Apparently recent fossil finds, especially in China, have pretty well erased the distinctions between birds and dinosaurs. Most of the traits that were considered Class-level defining characteristics of Aves have been found to be widespread in dinosaurs and inherited by birds from them: such things as feathers, hollow bones, and homeothermy were distinctive dinosaur traits as well. Sorry to break the news to Hollywood and Michael Crichton, but Velociraptors were apparently feathered. About the only things left that separate all modern birds from dinosaurs are the short fused tail and modifications to the shoulder to allow powered flight. Well, these are hardly class-level traits, and Archaeopterix, universally viewed as a bird, had neither! We great apes have modified shoulders and short fused tails relative to most of our mammalian cousins, but that hardly makes us non-mammals. I've always thought that birds, in spite of their great diversity, actually have far less variation in their fundamental body architecture than do the other amniote classes. Think of mammals, ranging from bats to whales, and reptiles, which include turtles and snakes. In that context the difference between a penguin and a hummingbird doesn't seem so great. But if in fact modern birds are just one sub-branch off of the larger class of dinosaurs, then the variety gets more comparable (now it's Tyrannosaurus to Archiolochus).

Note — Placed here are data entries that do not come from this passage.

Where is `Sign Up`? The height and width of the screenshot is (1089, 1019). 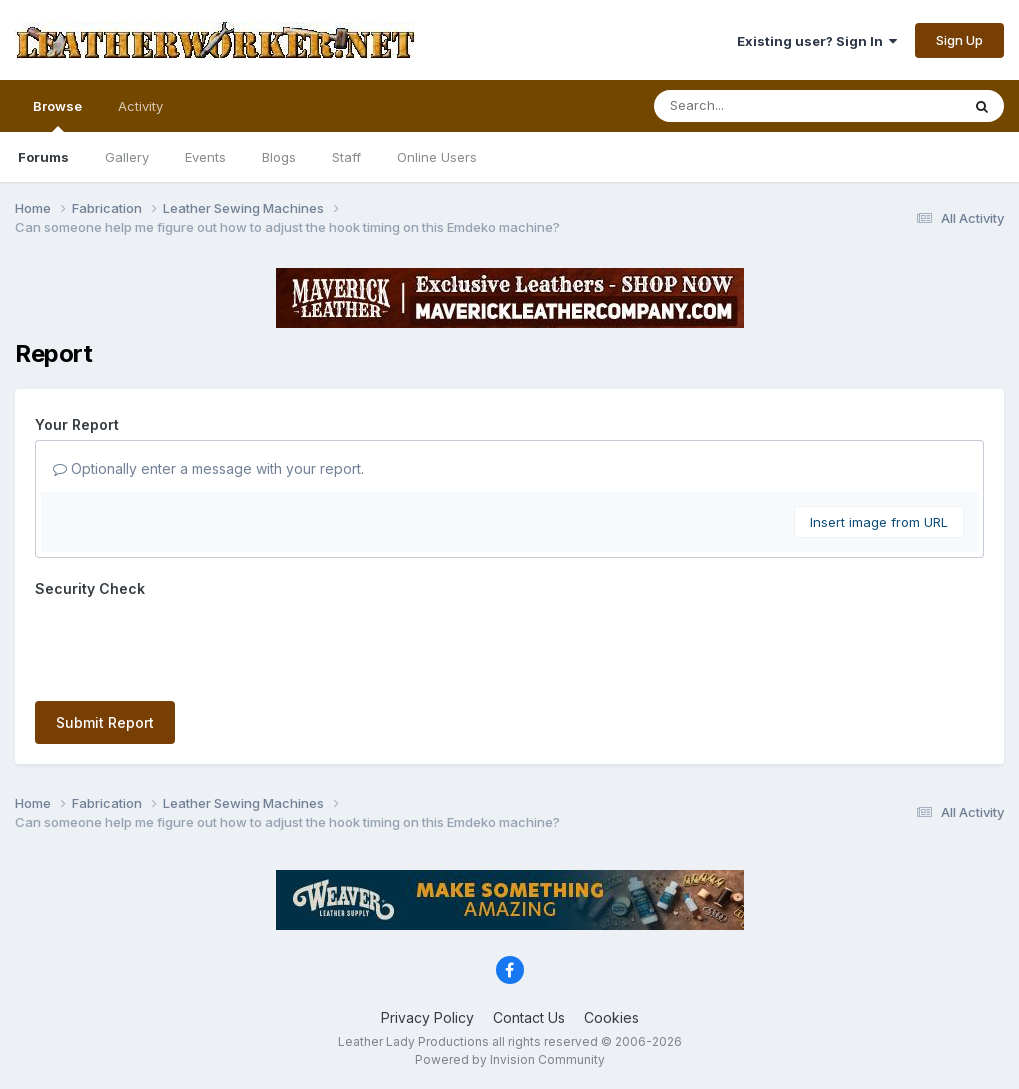 Sign Up is located at coordinates (959, 40).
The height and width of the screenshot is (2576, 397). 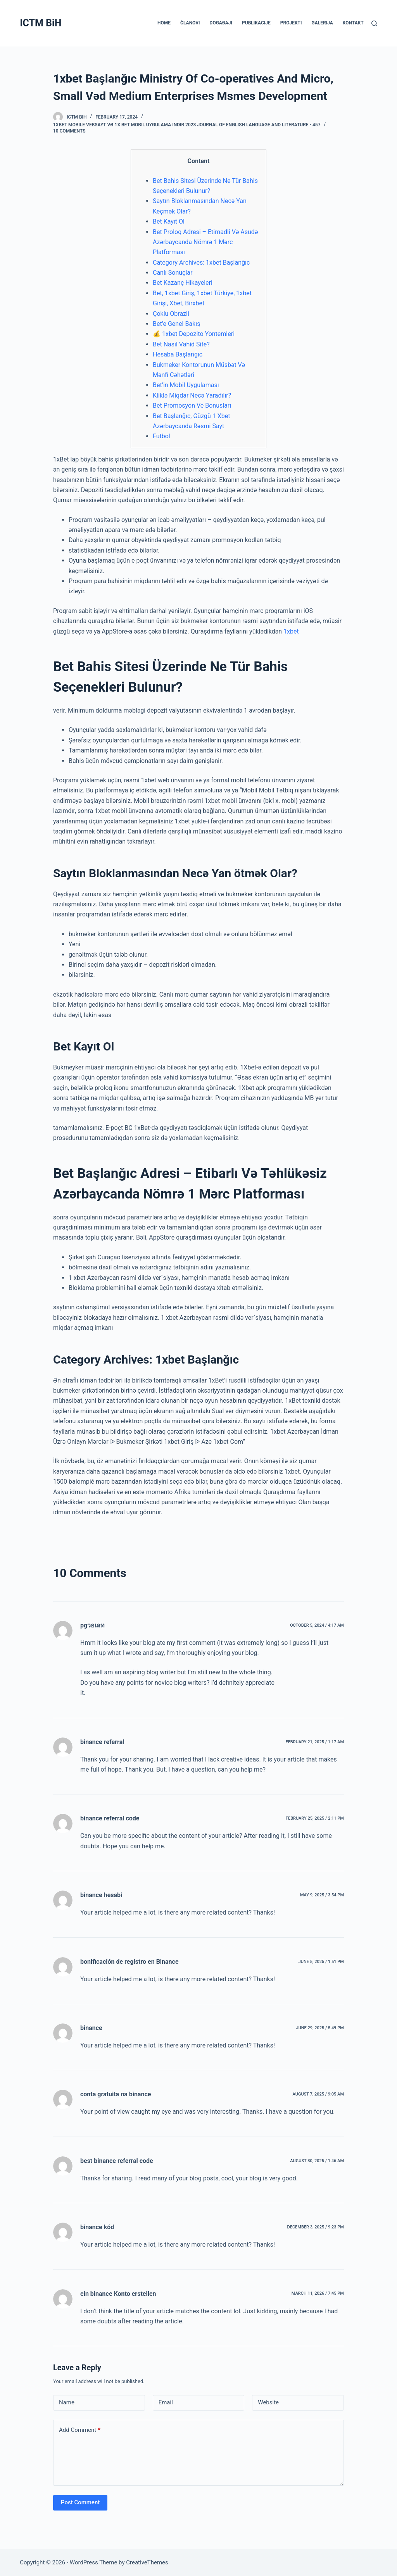 I want to click on binance kód, so click(x=97, y=2227).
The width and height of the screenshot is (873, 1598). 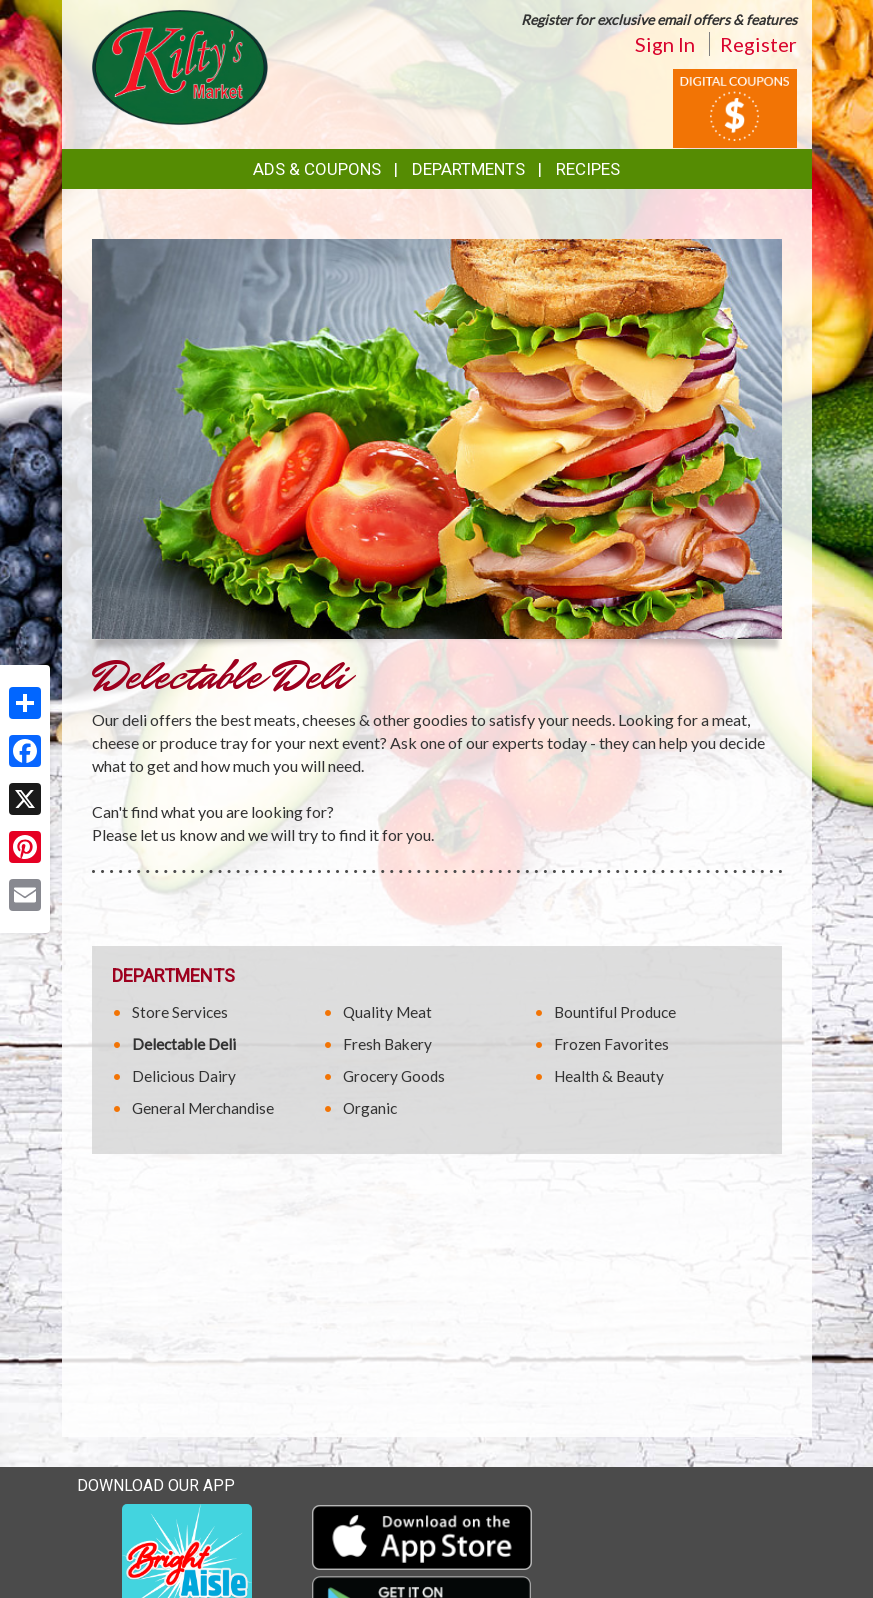 What do you see at coordinates (387, 1044) in the screenshot?
I see `Fresh Bakery` at bounding box center [387, 1044].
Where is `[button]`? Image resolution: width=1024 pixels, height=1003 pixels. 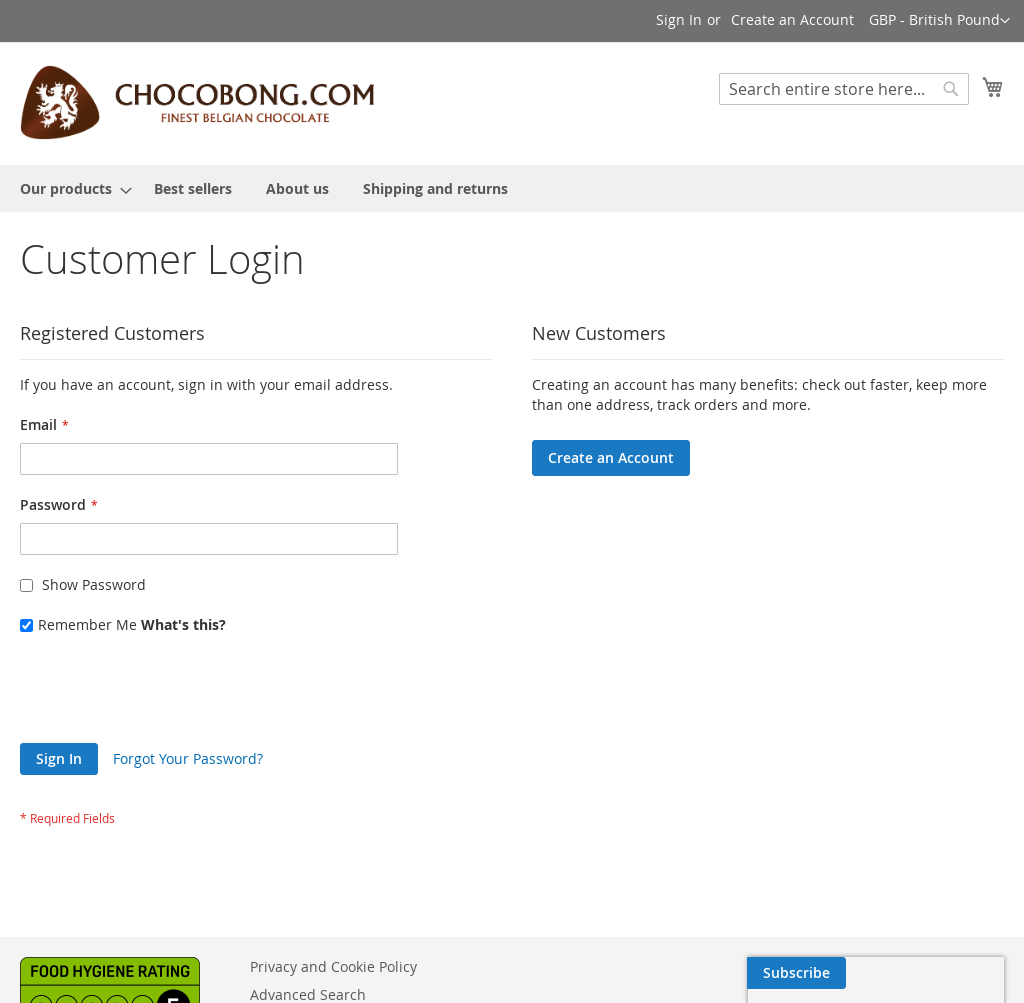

This leads me to wonder two things (one serious, one jesting)... First, when will these changes be reflected in the Linnaean taxonomy? Don't the Class lines among reptiles, dinosaurs, and birds need to be redrawn? Have the AOU and BOU even begun to think about this? Actually, given that Aves has been known longer than dinosaurs, doesn't this mean that dinosaurs should be moved into Aves instead of vice versa? In terms of nomenclature it would seem by the rules of precedence that bird are not dinosaurs; rather, dinosaurs are in fact birds.

Second.. if some real-life Jurassic Park type person actually does clone some cute little ("non-avian") dinosaur, and it manages to survive our drastically lower atmospheric oxygen than what prevailed when it last lived, and it escaped and got established in the wild, would it be countable as a bird?